Scan the records for the string "volume" and state how many lines contain it, using the number alone.

(Dataset records)
● ● ● ● ● ● ●

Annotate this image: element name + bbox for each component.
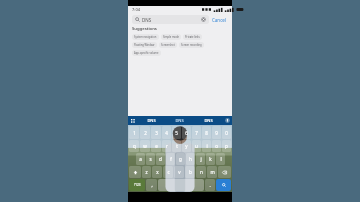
button[interactable]: Floating Window <box>132 42 157 48</box>
button[interactable]: 3 <box>151 126 161 139</box>
button[interactable]: Shift <box>129 166 141 178</box>
button[interactable]: Simple mode <box>161 34 181 40</box>
button[interactable]: DNS <box>132 15 209 24</box>
staticText: s <box>149 156 152 162</box>
button[interactable]: System navigation <box>132 34 159 40</box>
staticText: 8 <box>205 130 208 136</box>
button[interactable]: Voice input <box>223 116 232 125</box>
button[interactable]: v <box>174 166 184 178</box>
staticText: c <box>167 169 170 175</box>
staticText: l <box>220 156 222 162</box>
button[interactable]: DNS <box>165 116 194 125</box>
staticText: e <box>155 143 158 149</box>
button[interactable]: Screenshot <box>159 42 177 48</box>
staticText: Suggestions <box>132 26 157 32</box>
button[interactable]: x <box>152 166 162 178</box>
button[interactable]: w <box>140 140 150 152</box>
staticText: DNS <box>142 17 201 23</box>
staticText: Floating Window <box>134 43 155 47</box>
staticText: Screen recording <box>181 43 202 47</box>
staticText: App-specific volume <box>134 51 159 55</box>
staticText: n <box>200 169 203 175</box>
button[interactable]: DNS <box>194 116 223 125</box>
staticText: 6 <box>185 130 188 136</box>
staticText: 4 <box>165 130 168 136</box>
button[interactable]: , <box>146 179 157 191</box>
button[interactable]: e <box>151 140 161 152</box>
button[interactable]: j <box>196 153 205 165</box>
staticText: ?123 <box>134 183 141 187</box>
button[interactable]: 5 <box>172 126 181 139</box>
button[interactable]: 8 <box>202 126 211 139</box>
staticText: 0 <box>225 130 228 136</box>
button[interactable]: . <box>205 179 215 191</box>
staticText: 1 <box>133 130 136 136</box>
staticText: System navigation <box>134 35 157 39</box>
button[interactable]: l <box>216 153 225 165</box>
staticText: 2 <box>144 130 147 136</box>
staticText: 5 <box>175 130 178 136</box>
button[interactable]: o <box>212 140 221 152</box>
button[interactable]: 2 <box>140 126 150 139</box>
button[interactable]: ?123 <box>129 179 145 191</box>
button[interactable]: c <box>163 166 173 178</box>
button[interactable]: z <box>142 166 151 178</box>
button[interactable]: i <box>202 140 211 152</box>
button[interactable]: b <box>185 166 195 178</box>
button[interactable]: App-specific volume <box>132 50 161 56</box>
button[interactable]: p <box>222 140 231 152</box>
button[interactable]: u <box>192 140 201 152</box>
staticText: Private links <box>185 35 200 39</box>
staticText: x <box>156 169 159 175</box>
staticText: 9 <box>215 130 218 136</box>
staticText: t <box>176 143 178 149</box>
button[interactable]: k <box>206 153 215 165</box>
button[interactable]: q <box>129 140 139 152</box>
button[interactable]: Backspace <box>218 166 231 178</box>
button[interactable]: s <box>146 153 155 165</box>
button[interactable]: a <box>136 153 145 165</box>
staticText: q <box>133 143 136 149</box>
button[interactable]: Keyboard menu <box>128 116 137 125</box>
button[interactable]: 1 <box>129 126 139 139</box>
staticText: h <box>189 156 192 162</box>
staticText: Cancel <box>212 17 227 23</box>
staticText: r <box>166 143 168 149</box>
button[interactable]: h <box>186 153 195 165</box>
button[interactable]: y <box>182 140 191 152</box>
button[interactable]: Cancel <box>211 16 228 24</box>
staticText: m <box>210 169 215 175</box>
button[interactable]: 7 <box>192 126 201 139</box>
staticText: p <box>225 143 228 149</box>
button[interactable]: 4 <box>162 126 171 139</box>
button[interactable]: m <box>207 166 217 178</box>
button[interactable]: Search <box>216 179 231 191</box>
staticText: b <box>189 169 192 175</box>
staticText: DNS <box>204 118 213 123</box>
button[interactable]: n <box>196 166 206 178</box>
button[interactable]: DNS <box>137 116 165 125</box>
staticText: DNS <box>147 118 156 123</box>
button[interactable]: Private links <box>183 34 202 40</box>
button[interactable]: Clear search <box>201 17 206 22</box>
staticText: w <box>143 143 147 149</box>
staticText: 7 <box>195 130 198 136</box>
staticText: o <box>215 143 218 149</box>
staticText: z <box>145 169 148 175</box>
button[interactable]: t <box>172 140 181 152</box>
staticText: f <box>170 156 172 162</box>
button[interactable]: f <box>166 153 175 165</box>
button[interactable]: 0 <box>222 126 231 139</box>
button[interactable]: g <box>176 153 185 165</box>
button[interactable]: 9 <box>212 126 221 139</box>
button[interactable]: Space <box>158 179 204 191</box>
button[interactable]: r <box>162 140 171 152</box>
staticText: Screenshot <box>161 43 175 47</box>
button[interactable]: Screen recording <box>179 42 204 48</box>
staticText: 7:04 <box>132 7 140 12</box>
button[interactable]: 6 <box>182 126 191 139</box>
staticText: j <box>200 156 202 162</box>
button[interactable]: d <box>156 153 165 165</box>
staticText: . <box>209 182 211 188</box>
staticText: DNS <box>175 118 184 123</box>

● ● ● ● ● ● ●

• **Output for this task**
2